Für sie ist die monatelange Flucht endlich zu Ende: Tausende Menschen sind am Wochenende aus Ungarn kommend in Süddeutschland eingetroffen. Allein am Sonntag rechneten die Behörden in München mit etwa 5.000 Ankommenden. Zuvor hatten sich Wien und Berlin bereit erklärt, die zum größten Teil aus Syrien, dem Irak und Afghanistan stammenden Flüchtlinge einreisen zu lassen. Tagelang hatten diese zuvor am Bahnhof von Budapest ausgeharrt, um ihre Weiterreise nach Deutschland zu erzwingen. Am Freitag hatten sich dann Hunderte von ihnen zu Fuß auf den 200 Kilometer langen Weg zur österreichischen Grenze gemacht. Eine von den ungarischen Behörden versuchte Internierung hatten die Schutzsuchenden verweigert. »Habe ich den ganzen Weg aus Syrien hinter mich gebracht, damit ich hier in ein Lager gesteckt werde?« fragte ein Mann aus der syrischen Stadt Daraa verzweifelt eine Reporterin des spanischen Internetportals eldiario.es. In der Nacht zum Samstag einigten sich die Regierungen von Österreich, Ungarn und Deutschland dann auf die humanitäre Lösung, die Menschen in Bussen und Sonderzügen über Wien nach München kommen zu lassen, von wo sie auf die verschiedenen Bundesländer verteilt werden sollen.

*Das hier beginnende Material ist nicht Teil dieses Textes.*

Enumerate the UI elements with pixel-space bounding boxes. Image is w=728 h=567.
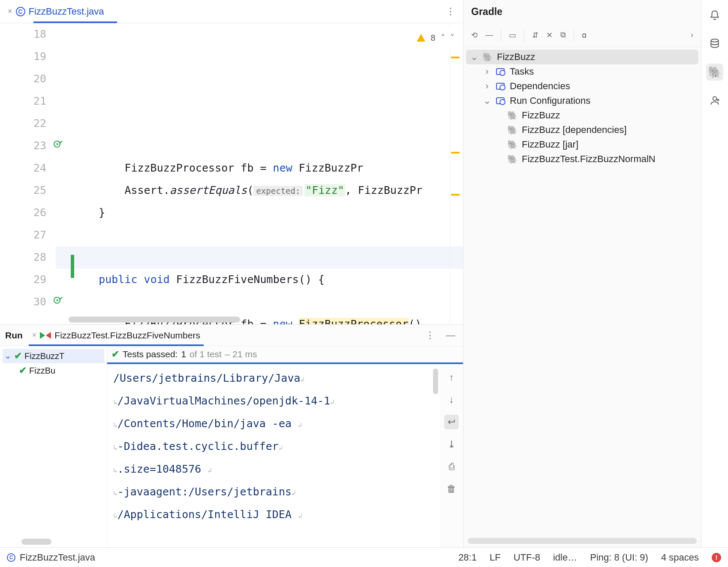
run-tool-window: Run × FizzBuzzTest.FizzBuzzFiveNumbers ⋮… xyxy=(0,324,463,547)
gradle-elephant-icon: 🐘 xyxy=(482,52,493,62)
tests-total-label: of 1 test xyxy=(190,349,222,359)
gradle-run-config-item[interactable]: 🐘FizzBuzz [jar] xyxy=(466,137,698,152)
code-line[interactable]: public void FizzBuzzFiveNumbers() { xyxy=(73,268,463,291)
run-config-icon xyxy=(40,332,51,339)
gradle-tree[interactable]: ⌄ 🐘 FizzBuzz › Tasks › Dependencies ⌄ Ru… xyxy=(463,47,701,547)
line-number[interactable]: 30 xyxy=(0,291,46,313)
forward-icon[interactable]: › xyxy=(691,30,693,39)
collapse-icon[interactable]: ✕ xyxy=(546,30,553,40)
gradle-settings-icon[interactable]: ▭ xyxy=(509,30,516,40)
code-area[interactable]: FizzBuzzProcessor fb = new FizzBuzzPr As… xyxy=(56,23,463,324)
prev-highlight-icon[interactable]: ˄ xyxy=(441,27,445,49)
expand-selection-icon[interactable]: ⇵ xyxy=(532,30,538,40)
console-output[interactable]: /Users/jetbrains/Library/Java↲↳/JavaVirt… xyxy=(107,364,440,547)
minimize-run-icon[interactable]: — xyxy=(443,330,458,341)
clear-icon[interactable]: 🗑 xyxy=(444,482,459,496)
line-number[interactable]: 21 xyxy=(0,90,46,112)
test-tree-scrollbar[interactable] xyxy=(21,539,51,545)
gradle-run-config-item[interactable]: 🐘FizzBuzzTest.FizzBuzzNormalN xyxy=(466,152,698,166)
inspection-widget[interactable]: 8 ˄ ˅ xyxy=(414,27,457,49)
code-with-me-icon[interactable] xyxy=(706,92,723,109)
svg-point-2 xyxy=(711,39,718,42)
ping-status[interactable]: Ping: 8 (UI: 9) xyxy=(590,552,648,563)
console-line: ↳/Applications/IntelliJ IDEA ↲ xyxy=(113,504,434,527)
gradle-runconfigs-node[interactable]: ⌄ Run Configurations xyxy=(466,93,698,108)
line-number[interactable]: 22 xyxy=(0,112,46,135)
code-line[interactable] xyxy=(73,224,463,246)
line-number[interactable]: 20 xyxy=(0,68,46,90)
editor-tabbar: × C FizzBuzzTest.java ⋮ xyxy=(0,0,463,23)
scroll-down-icon[interactable]: ↓ xyxy=(444,392,459,407)
line-number[interactable]: 18 xyxy=(0,23,46,45)
test-tree[interactable]: ⌄ ✔ FizzBuzzT ✔ FizzBu xyxy=(0,346,107,547)
gradle-project-label: FizzBuzz xyxy=(497,51,535,63)
gradle-title: Gradle xyxy=(463,0,701,23)
caret-position[interactable]: 28:1 xyxy=(458,552,477,563)
soft-wrap-icon[interactable]: ↩︎ xyxy=(444,415,459,429)
warning-icon xyxy=(417,34,425,42)
gradle-run-config-label: FizzBuzz [jar] xyxy=(522,139,578,150)
gradle-run-config-label: FizzBuzzTest.FizzBuzzNormalN xyxy=(522,154,656,165)
background-tasks[interactable]: idle… xyxy=(553,552,577,563)
next-highlight-icon[interactable]: ˅ xyxy=(450,27,454,49)
test-tree-root[interactable]: ⌄ ✔ FizzBuzzT xyxy=(3,349,104,363)
scroll-up-icon[interactable]: ↑ xyxy=(444,370,459,385)
gradle-dependencies-node[interactable]: › Dependencies xyxy=(466,79,698,93)
close-run-tab-icon[interactable]: × xyxy=(32,331,37,340)
test-pass-icon: ✔ xyxy=(19,365,27,376)
scroll-to-end-icon[interactable]: ⤓ xyxy=(444,437,459,452)
close-tab-icon[interactable]: × xyxy=(8,7,12,16)
tests-time-label: – 21 ms xyxy=(225,349,257,359)
analyze-icon[interactable]: ɑ xyxy=(582,30,587,40)
line-number[interactable]: 28 xyxy=(0,246,46,268)
gradle-tasks-node[interactable]: › Tasks xyxy=(466,64,698,79)
java-class-icon: C xyxy=(7,553,15,562)
code-line[interactable] xyxy=(73,291,463,313)
line-number[interactable]: 23 xyxy=(0,135,46,157)
gradle-horizontal-scrollbar[interactable] xyxy=(468,538,697,544)
status-filename[interactable]: FizzBuzzTest.java xyxy=(20,552,95,563)
code-line[interactable]: FizzBuzzProcessor fb = new FizzBuzzPr xyxy=(73,157,463,179)
run-more-icon[interactable]: ⋮ xyxy=(423,330,437,341)
line-number[interactable]: 27 xyxy=(0,224,46,246)
vcs-change-marker[interactable] xyxy=(71,255,74,278)
gradle-run-config-item[interactable]: 🐘FizzBuzz xyxy=(466,108,698,123)
run-tab[interactable]: × FizzBuzzTest.FizzBuzzFiveNumbers xyxy=(29,325,204,346)
line-number[interactable]: 24 xyxy=(0,157,46,179)
code-editor[interactable]: 18192021222324252627282930 FizzBuzzProce… xyxy=(0,23,463,324)
database-icon[interactable] xyxy=(706,35,723,52)
gradle-run-config-label: FizzBuzz xyxy=(522,110,560,121)
svg-point-3 xyxy=(713,97,717,100)
folder-icon xyxy=(495,97,505,104)
gradle-run-config-item[interactable]: 🐘FizzBuzz [dependencies] xyxy=(466,123,698,137)
line-number[interactable]: 19 xyxy=(0,45,46,68)
gradle-dependencies-label: Dependencies xyxy=(510,81,570,92)
editor-horizontal-scrollbar[interactable] xyxy=(69,317,240,323)
test-tree-item[interactable]: ✔ FizzBu xyxy=(0,363,107,378)
line-separator[interactable]: LF xyxy=(490,552,501,563)
editor-more-icon[interactable]: ⋮ xyxy=(442,6,460,17)
notifications-icon[interactable] xyxy=(706,7,723,24)
code-line[interactable]: } xyxy=(73,202,463,224)
file-encoding[interactable]: UTF-8 xyxy=(514,552,540,563)
print-icon[interactable]: ⎙ xyxy=(444,459,459,474)
console-toolbar: ↑ ↓ ↩︎ ⤓ ⎙ 🗑 xyxy=(440,364,463,547)
code-line[interactable]: Assert.assertEquals(expected:"Fizz", Fiz… xyxy=(73,179,463,202)
tests-passed-label: Tests passed: xyxy=(123,349,177,359)
run-title: Run xyxy=(5,330,23,341)
console-vertical-scrollbar[interactable] xyxy=(433,368,438,394)
error-indicator-icon[interactable]: ! xyxy=(712,553,721,562)
line-number[interactable]: 25 xyxy=(0,179,46,202)
copy-icon[interactable]: ⧉ xyxy=(560,30,566,39)
line-number[interactable]: 26 xyxy=(0,202,46,224)
refresh-icon[interactable]: ⟲ xyxy=(471,30,478,40)
gradle-toolwindow-icon[interactable]: 🐘 xyxy=(706,63,723,81)
detach-icon[interactable]: — xyxy=(485,30,493,39)
gradle-toolbar: ⟲ — ▭ ⇵ ✕ ⧉ ɑ › xyxy=(463,23,701,47)
test-tree-item-label: FizzBu xyxy=(29,366,55,376)
indent-status[interactable]: 4 spaces xyxy=(661,552,699,563)
gradle-project-node[interactable]: ⌄ 🐘 FizzBuzz xyxy=(466,50,698,64)
line-number[interactable]: 29 xyxy=(0,268,46,291)
editor-tab-fizzbuzztest[interactable]: × C FizzBuzzTest.java xyxy=(3,0,108,23)
test-tree-root-label: FizzBuzzT xyxy=(24,351,64,361)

Die Menschenrechtsorganisation Pro Asyl hat die Entscheidung der Bundesregierung zur Einreise der Flüchtlinge als einen »großartigen Akt der Humanität« begrüßt. Ihr Geschäftsführer Günter Burkhardt äußerte zugleich Verständnis dafür, dass viele der nach Europa kommenden Menschen die Bundesrepublik erreichen wollen. Hier lebten europaweit die meisten Syrer, Afghanen und Iraker. Die Menschen gingen dorthin, wo sie Anknüpfungspunkte hätten.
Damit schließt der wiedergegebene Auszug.